# WHAT TO DO:
Your job is to give again, exactly and with no additions, the lines in the records below from the one with "WE NEED YOUR FULL" through the one with "San Jose Fit offers various programs.", both included. Omit the pictures.

*** EXERCISE MATERIALS Section Begins ***

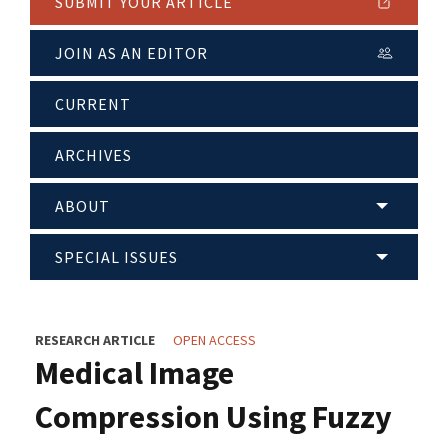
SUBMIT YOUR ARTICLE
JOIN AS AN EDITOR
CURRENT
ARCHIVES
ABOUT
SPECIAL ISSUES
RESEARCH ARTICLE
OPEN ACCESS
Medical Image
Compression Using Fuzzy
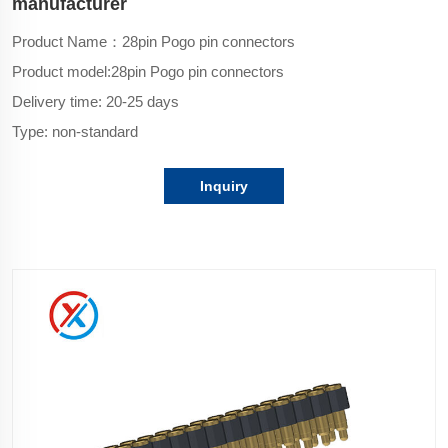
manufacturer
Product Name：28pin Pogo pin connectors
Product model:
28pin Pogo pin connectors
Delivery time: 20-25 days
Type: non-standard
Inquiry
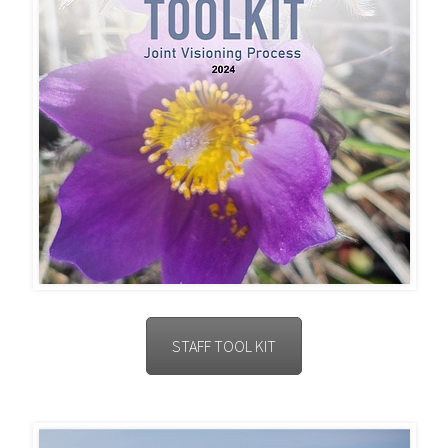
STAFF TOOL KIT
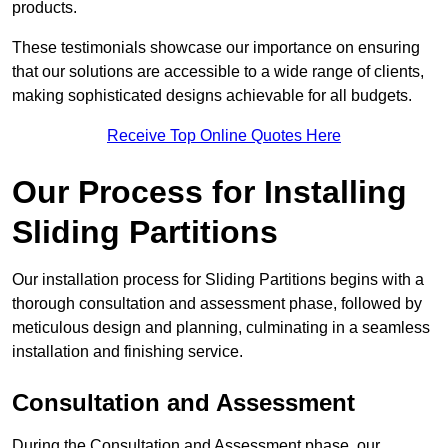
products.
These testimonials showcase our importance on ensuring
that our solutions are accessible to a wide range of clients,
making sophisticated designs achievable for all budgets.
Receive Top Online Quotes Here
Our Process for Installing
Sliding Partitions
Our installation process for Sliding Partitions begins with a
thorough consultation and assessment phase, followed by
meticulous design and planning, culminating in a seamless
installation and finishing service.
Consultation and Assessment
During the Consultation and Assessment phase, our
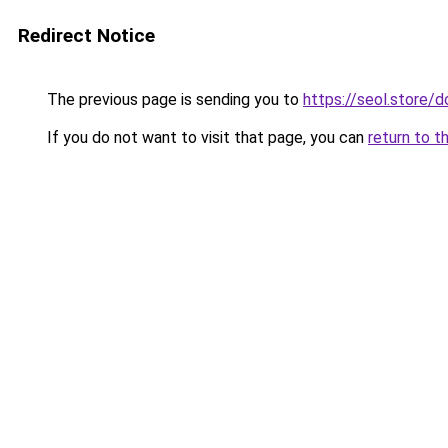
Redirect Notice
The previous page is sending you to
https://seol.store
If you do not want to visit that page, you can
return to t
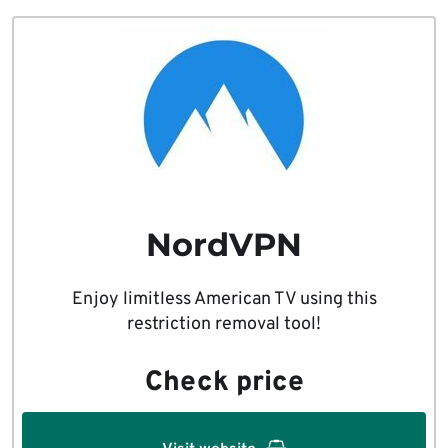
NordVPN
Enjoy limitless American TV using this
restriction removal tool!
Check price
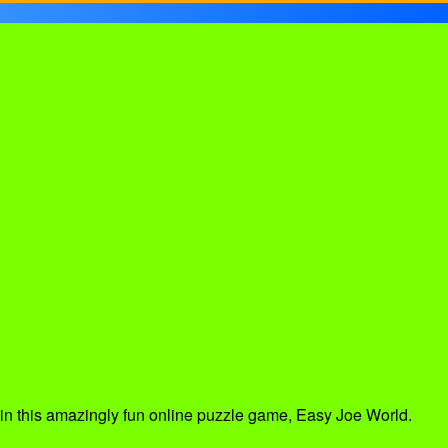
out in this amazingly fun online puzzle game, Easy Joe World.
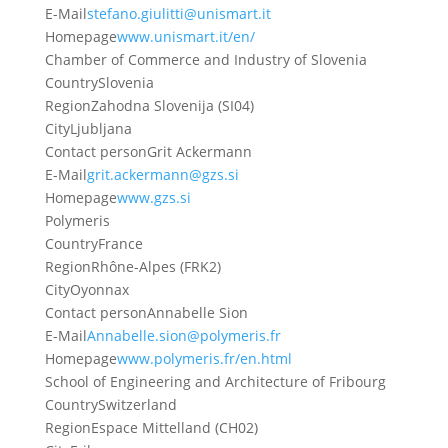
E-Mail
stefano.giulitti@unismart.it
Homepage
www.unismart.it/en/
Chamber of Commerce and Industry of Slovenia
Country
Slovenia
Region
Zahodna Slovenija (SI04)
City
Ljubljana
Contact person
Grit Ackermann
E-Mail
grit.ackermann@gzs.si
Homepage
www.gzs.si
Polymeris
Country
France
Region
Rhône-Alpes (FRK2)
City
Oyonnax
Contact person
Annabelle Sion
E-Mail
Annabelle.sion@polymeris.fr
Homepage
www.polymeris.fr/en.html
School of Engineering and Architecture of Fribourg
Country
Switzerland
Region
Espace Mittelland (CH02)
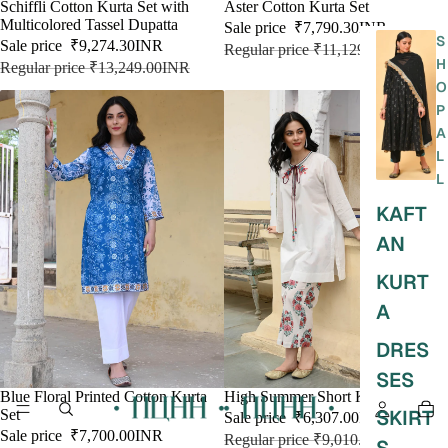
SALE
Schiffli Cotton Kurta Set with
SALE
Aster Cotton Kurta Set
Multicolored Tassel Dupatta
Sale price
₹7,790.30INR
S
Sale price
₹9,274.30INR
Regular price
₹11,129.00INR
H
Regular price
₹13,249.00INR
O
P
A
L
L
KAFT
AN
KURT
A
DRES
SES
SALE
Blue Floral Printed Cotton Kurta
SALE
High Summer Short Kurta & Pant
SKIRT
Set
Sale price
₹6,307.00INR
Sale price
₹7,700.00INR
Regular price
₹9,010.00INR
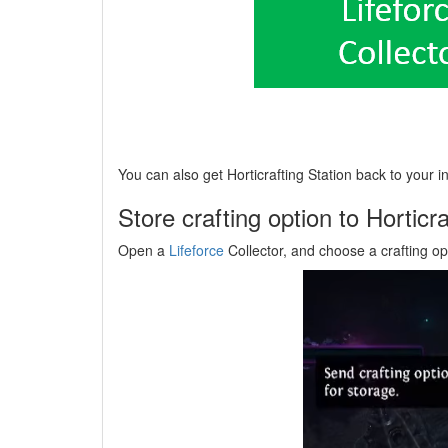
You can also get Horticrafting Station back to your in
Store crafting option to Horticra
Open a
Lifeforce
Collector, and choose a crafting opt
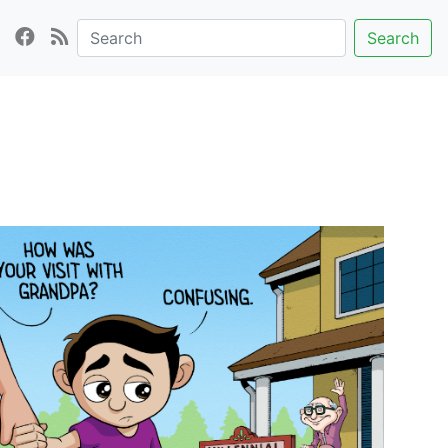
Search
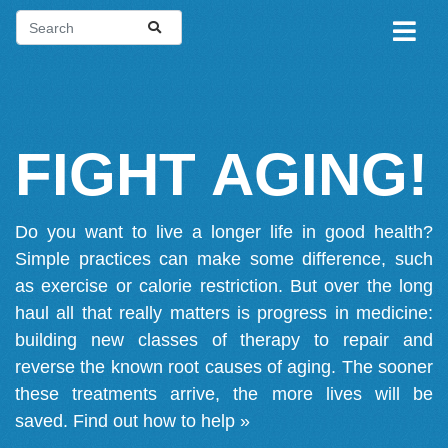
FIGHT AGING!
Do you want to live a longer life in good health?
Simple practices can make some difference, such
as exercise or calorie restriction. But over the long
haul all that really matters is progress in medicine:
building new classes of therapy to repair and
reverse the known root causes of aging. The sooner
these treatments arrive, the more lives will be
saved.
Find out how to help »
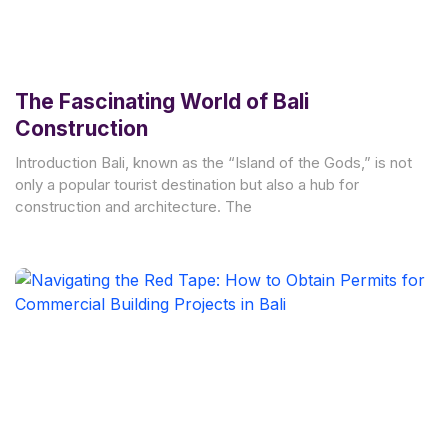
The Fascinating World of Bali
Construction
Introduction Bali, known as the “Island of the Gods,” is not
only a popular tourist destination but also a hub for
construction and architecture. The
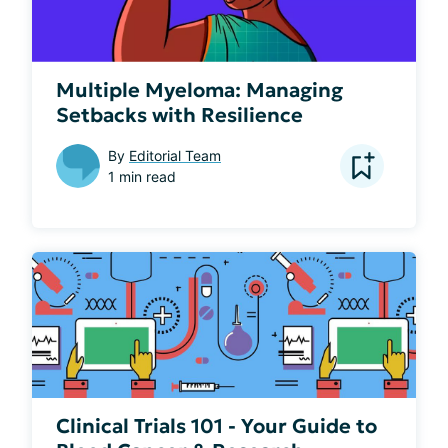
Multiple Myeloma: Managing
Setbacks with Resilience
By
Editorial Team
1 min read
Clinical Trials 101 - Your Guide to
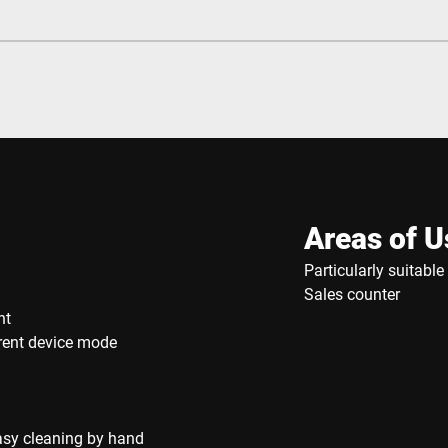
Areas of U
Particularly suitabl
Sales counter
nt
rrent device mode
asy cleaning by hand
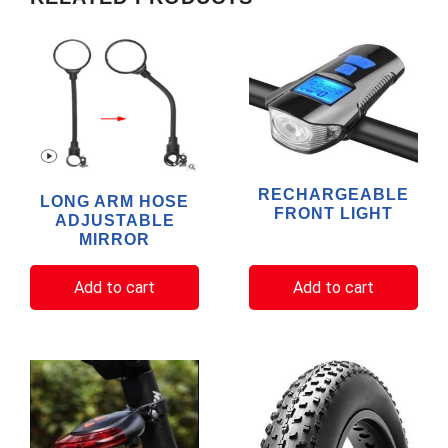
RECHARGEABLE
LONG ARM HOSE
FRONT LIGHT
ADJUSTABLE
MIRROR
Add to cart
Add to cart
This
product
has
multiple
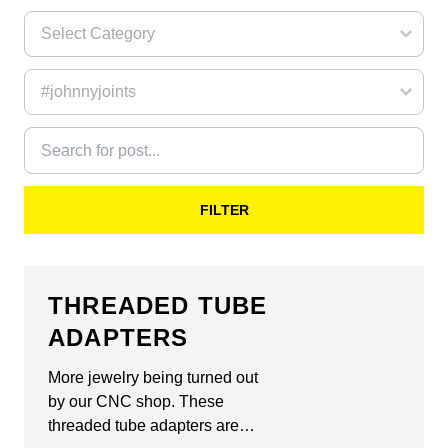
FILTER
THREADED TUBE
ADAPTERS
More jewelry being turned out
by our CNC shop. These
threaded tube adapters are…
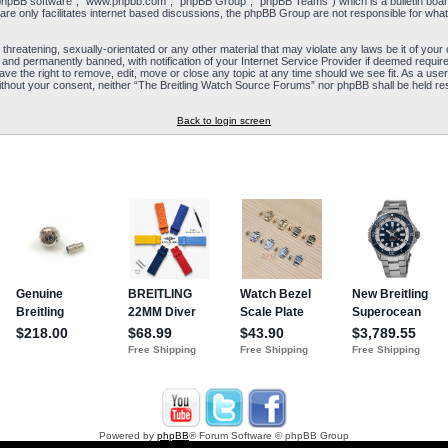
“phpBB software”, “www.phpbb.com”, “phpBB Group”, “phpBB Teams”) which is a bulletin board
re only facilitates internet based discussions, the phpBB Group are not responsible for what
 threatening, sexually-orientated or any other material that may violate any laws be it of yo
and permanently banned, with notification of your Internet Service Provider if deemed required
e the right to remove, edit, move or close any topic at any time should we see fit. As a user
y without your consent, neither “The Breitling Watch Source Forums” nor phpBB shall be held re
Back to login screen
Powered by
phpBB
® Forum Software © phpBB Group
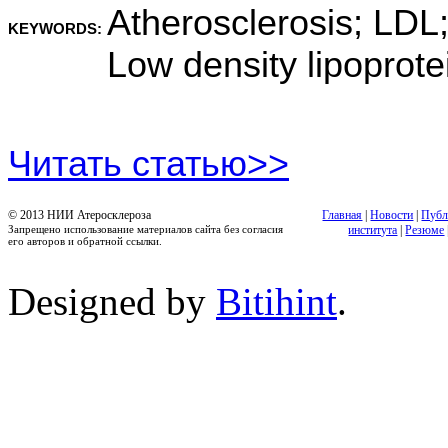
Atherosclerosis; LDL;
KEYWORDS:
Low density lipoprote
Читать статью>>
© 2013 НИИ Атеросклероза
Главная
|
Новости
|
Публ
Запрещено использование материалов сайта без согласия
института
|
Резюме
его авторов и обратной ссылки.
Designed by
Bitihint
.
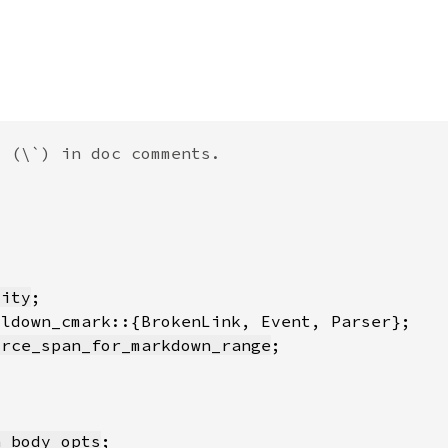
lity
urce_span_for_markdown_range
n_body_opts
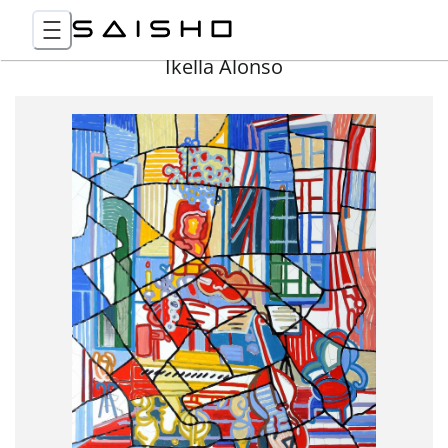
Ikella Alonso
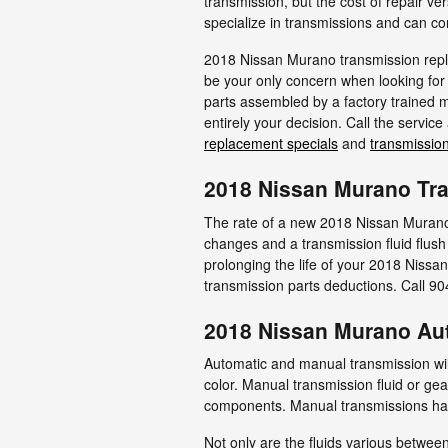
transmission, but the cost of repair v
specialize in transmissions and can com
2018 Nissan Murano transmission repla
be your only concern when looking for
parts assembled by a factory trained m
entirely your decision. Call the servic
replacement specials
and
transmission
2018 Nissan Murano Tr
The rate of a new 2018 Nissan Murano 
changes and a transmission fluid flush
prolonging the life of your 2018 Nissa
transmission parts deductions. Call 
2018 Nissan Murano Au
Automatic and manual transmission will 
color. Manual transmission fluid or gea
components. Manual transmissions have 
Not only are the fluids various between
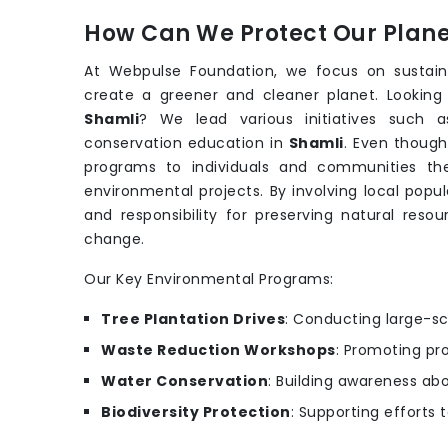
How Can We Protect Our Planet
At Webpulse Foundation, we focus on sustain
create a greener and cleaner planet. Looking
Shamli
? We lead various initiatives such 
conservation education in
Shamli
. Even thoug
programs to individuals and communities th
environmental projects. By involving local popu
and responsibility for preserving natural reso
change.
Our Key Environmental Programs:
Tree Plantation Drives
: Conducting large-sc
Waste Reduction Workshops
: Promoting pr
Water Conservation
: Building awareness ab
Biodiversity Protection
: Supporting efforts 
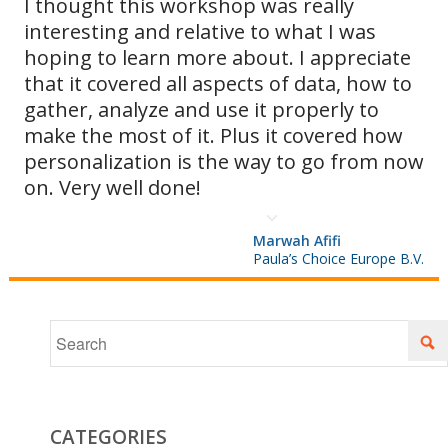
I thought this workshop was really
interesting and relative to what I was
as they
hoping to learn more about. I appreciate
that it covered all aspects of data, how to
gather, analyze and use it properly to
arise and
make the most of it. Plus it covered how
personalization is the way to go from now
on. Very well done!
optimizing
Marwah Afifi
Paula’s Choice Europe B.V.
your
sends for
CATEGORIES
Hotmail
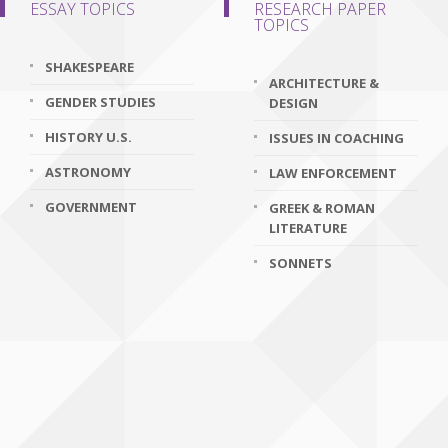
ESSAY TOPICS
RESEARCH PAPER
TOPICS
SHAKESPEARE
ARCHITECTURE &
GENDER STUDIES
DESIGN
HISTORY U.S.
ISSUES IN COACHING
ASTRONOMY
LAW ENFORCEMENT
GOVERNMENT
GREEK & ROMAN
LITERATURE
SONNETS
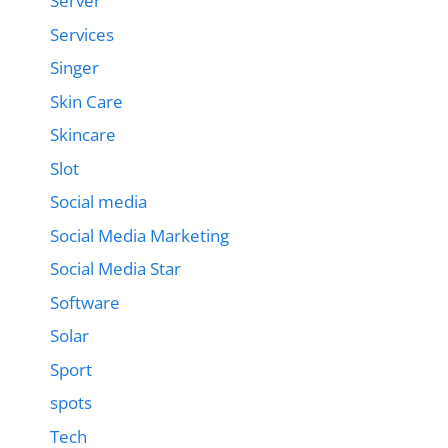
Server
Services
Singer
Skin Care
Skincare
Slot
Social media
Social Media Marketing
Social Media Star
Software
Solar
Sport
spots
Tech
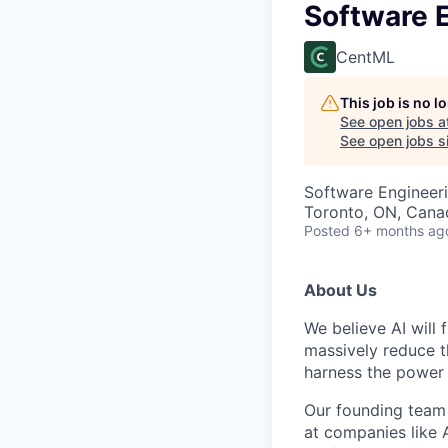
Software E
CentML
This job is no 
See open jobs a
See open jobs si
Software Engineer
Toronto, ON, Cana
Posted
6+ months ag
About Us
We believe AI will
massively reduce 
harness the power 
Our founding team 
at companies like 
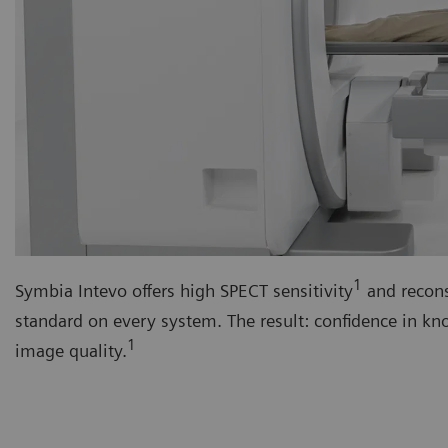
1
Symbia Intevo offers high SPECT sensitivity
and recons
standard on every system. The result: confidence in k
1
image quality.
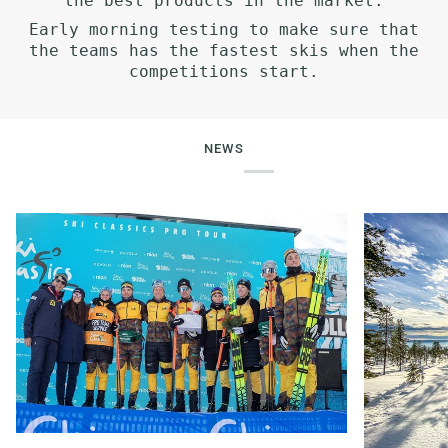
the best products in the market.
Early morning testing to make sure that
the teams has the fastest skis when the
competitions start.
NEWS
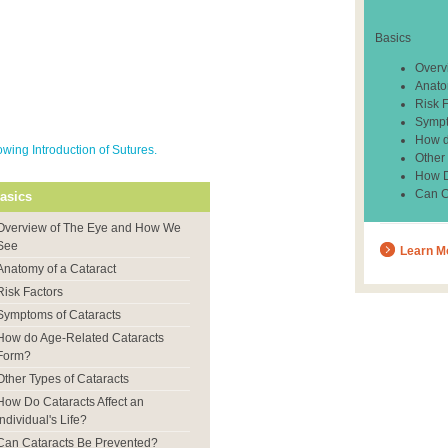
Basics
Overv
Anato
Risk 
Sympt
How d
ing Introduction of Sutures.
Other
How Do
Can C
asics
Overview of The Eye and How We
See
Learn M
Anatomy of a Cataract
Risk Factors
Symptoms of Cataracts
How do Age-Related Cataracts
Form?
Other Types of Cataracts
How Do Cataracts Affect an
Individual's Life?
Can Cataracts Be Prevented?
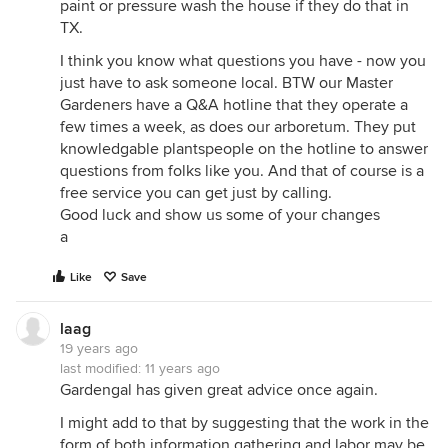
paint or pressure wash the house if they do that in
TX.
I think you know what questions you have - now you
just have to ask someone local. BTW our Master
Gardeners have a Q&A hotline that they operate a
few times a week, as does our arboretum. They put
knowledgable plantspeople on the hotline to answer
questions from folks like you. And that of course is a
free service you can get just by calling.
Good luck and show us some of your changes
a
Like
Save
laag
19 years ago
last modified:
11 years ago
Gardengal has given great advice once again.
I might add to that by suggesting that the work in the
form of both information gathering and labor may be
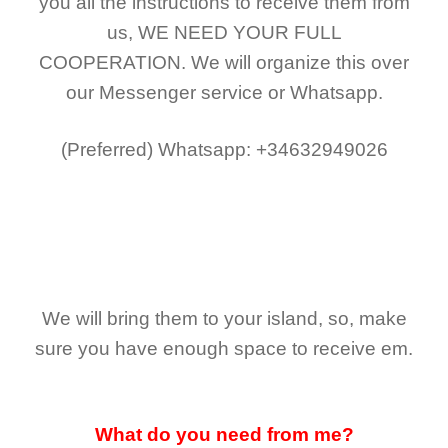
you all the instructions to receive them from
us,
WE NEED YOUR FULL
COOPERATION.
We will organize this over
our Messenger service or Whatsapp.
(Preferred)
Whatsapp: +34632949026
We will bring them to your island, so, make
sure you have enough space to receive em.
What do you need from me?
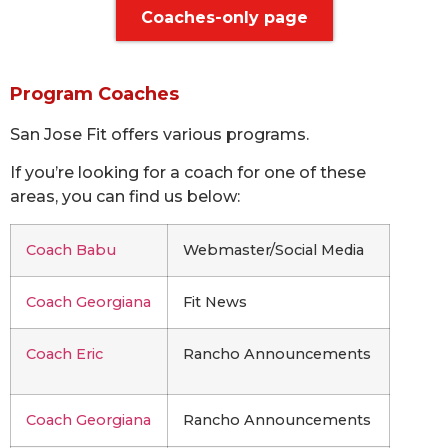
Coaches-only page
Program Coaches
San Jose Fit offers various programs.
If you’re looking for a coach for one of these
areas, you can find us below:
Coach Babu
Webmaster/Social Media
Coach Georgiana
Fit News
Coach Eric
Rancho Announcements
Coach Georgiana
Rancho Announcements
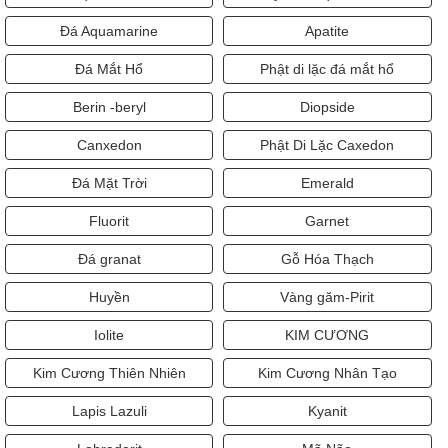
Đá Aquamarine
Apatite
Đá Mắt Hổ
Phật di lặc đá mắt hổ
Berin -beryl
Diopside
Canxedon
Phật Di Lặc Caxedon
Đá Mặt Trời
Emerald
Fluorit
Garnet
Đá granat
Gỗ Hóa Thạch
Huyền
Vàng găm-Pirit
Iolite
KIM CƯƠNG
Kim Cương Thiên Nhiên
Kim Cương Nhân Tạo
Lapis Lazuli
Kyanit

*** EXERCISE MATERIALS Section Ends ***

# SOLUTION FOR THIS PROBLEM:
WE NEED YOUR FULL
COOPERATION.
We will organize this over
our Messenger service or Whatsapp.
(Preferred)
Whatsapp: +34632949026
We will bring them to your island, so, make
sure you have enough space to receive em.
What do you need from me?
Coaches-only page
Program Coaches
San Jose Fit offers various programs.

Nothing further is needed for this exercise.